Tensor-decomposition techniques for ab initio nuclear structure calculations. From chiral nuclear potentials to ground-state energies

The impact of applying state-of-the-art tensor factorization techniques to modern nuclear Hamiltonians derived from chiral effective field theory is investigated. Subsequently, the error induced by the tensor decomposition of the input Hamiltonian on ground-state energies of closed-shell nuclei calculated via second-order many-body perturbation theory is benchmarked. With the aid of the factorized Hamiltonian, the second-order perturbative correction to ground-state energies is decomposed and the scaling properties of the underlying tensor network are discussed. The employed tensor formats are found to lead to an efficient data compression of two-body matrix elements of the nuclear Hamiltonian.

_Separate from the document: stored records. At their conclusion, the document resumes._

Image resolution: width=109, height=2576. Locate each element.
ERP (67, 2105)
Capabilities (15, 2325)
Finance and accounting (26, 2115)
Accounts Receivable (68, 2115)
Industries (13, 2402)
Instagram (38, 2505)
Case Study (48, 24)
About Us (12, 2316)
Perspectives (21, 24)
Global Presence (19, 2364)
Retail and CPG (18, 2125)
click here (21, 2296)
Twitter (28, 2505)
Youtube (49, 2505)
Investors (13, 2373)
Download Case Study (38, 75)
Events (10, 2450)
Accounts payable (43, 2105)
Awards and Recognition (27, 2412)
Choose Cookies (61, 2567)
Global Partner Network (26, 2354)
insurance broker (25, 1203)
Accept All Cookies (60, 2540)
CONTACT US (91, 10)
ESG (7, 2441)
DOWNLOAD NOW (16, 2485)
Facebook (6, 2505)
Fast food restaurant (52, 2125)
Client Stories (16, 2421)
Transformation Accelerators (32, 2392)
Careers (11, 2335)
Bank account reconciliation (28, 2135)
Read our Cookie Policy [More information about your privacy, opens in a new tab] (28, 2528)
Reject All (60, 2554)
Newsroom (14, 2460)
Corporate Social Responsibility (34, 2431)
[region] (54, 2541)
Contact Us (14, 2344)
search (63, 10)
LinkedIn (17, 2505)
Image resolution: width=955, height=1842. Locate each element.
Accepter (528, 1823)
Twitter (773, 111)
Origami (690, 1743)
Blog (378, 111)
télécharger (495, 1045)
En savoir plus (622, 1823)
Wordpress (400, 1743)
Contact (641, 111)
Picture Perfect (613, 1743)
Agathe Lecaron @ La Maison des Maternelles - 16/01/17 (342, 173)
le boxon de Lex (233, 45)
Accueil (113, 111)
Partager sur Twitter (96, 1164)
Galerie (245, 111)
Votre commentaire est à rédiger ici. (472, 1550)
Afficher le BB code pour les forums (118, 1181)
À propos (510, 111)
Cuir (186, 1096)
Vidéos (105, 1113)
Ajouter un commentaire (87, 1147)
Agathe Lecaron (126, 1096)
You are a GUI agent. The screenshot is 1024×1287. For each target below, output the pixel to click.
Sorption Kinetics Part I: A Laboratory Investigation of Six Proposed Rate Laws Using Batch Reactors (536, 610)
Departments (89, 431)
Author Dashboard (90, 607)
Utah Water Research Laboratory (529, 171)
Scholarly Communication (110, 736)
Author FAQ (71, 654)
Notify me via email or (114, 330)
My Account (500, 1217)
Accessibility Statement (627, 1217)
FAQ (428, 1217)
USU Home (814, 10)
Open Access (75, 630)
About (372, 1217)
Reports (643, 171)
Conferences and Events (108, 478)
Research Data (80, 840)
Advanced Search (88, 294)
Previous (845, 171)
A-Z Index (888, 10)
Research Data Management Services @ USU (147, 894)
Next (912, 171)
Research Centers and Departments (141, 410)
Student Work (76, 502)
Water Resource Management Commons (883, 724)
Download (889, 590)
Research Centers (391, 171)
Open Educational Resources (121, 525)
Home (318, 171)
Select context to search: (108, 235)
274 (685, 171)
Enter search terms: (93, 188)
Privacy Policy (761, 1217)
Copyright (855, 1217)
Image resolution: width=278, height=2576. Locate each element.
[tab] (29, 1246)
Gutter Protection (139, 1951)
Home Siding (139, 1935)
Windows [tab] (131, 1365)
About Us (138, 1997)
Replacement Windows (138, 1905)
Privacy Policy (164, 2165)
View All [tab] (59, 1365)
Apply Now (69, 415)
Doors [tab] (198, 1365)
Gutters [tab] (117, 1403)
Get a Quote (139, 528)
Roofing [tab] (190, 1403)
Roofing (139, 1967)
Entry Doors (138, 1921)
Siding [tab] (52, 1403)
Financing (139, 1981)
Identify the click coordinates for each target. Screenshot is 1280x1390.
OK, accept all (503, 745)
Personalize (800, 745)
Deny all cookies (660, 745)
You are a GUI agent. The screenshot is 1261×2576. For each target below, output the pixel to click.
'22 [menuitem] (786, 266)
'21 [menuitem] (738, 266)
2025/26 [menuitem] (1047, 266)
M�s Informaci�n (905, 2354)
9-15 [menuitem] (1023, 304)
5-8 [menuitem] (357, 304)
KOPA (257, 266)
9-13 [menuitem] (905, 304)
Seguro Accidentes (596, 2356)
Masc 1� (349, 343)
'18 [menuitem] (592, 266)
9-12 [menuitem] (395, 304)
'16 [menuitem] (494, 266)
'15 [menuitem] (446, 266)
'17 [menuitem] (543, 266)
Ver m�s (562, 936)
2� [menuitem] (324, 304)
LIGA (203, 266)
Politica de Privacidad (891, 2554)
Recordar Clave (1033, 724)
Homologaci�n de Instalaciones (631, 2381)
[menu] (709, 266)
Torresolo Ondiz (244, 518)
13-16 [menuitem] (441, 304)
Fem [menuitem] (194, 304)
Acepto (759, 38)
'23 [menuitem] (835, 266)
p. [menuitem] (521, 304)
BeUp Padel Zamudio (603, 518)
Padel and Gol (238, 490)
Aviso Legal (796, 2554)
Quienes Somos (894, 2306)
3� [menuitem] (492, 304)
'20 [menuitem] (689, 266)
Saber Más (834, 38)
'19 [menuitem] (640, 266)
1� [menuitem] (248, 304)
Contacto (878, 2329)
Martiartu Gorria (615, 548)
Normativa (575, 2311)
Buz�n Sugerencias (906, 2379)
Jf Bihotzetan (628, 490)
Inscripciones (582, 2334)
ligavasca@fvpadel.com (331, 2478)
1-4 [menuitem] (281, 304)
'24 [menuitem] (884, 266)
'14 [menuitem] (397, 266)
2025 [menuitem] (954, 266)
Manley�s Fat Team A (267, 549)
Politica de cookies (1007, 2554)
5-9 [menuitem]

In particular, the sophisticated \emph{tensor hypercontraction} (THC) scheme yields low tensor ranks with respect to both harmonic-oscillator and Hartree-Fock single-particle bases. It is found that the tensor rank depends on the two-body total angular momentum $J$ for which one performs the decomposition, which is itself directly related to the sparsity the corresponding tensor. Furthermore, including normal-ordered two-body contributions originating from three-body interactions does not compromise the efficient data compression. Ultimately, the use of factorized matrix elements authorizes controlled approximations of the exact second-order ground-state energy corrections. In particular, a small enough error is obtained from low-rank factorizations in $^{4}$He, $^{16}$O and $^{40}$Ca.